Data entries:
# # # # # # #

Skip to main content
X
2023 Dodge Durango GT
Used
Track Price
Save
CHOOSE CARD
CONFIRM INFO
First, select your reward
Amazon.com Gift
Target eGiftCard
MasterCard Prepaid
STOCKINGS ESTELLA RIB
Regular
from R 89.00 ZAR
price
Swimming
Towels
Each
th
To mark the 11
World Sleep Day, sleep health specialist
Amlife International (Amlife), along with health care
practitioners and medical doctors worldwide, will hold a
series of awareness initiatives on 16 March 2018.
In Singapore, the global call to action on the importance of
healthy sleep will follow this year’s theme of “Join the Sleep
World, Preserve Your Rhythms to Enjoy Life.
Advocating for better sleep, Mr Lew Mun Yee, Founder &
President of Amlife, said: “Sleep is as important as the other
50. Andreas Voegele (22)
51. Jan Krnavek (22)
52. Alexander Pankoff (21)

# # # # # # #

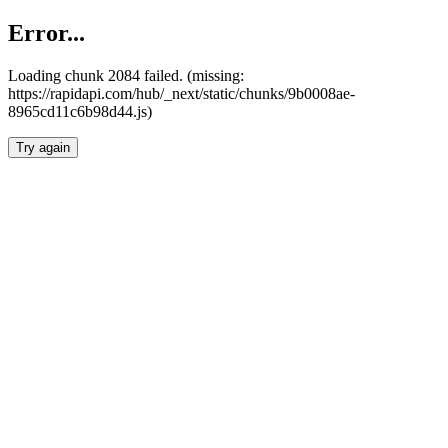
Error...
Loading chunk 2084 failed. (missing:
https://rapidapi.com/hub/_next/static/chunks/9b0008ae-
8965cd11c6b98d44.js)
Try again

# # # # # # #

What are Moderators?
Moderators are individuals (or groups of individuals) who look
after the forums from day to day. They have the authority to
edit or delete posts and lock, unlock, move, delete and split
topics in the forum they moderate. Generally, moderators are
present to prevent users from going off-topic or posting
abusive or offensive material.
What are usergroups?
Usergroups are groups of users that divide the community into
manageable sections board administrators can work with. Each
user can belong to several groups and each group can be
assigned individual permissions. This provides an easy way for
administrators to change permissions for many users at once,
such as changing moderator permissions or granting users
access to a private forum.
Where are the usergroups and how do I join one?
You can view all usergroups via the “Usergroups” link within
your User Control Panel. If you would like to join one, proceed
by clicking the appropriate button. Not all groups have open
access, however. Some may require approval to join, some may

# # # # # # #

## [WORK INSTRUCTION]
Retype exactly the lines above, from the one with "Skip to main content" through the one with "To mark the 11", inclusive.

## [WRITTEN SOLUTION]
Skip to main content
X
2023 Dodge Durango GT
Used
Track Price
Save
CHOOSE CARD
CONFIRM INFO
First, select your reward
Amazon.com Gift
Target eGiftCard
MasterCard Prepaid
STOCKINGS ESTELLA RIB
Regular
from R 89.00 ZAR
price
Swimming
Towels
Each
th
To mark the 11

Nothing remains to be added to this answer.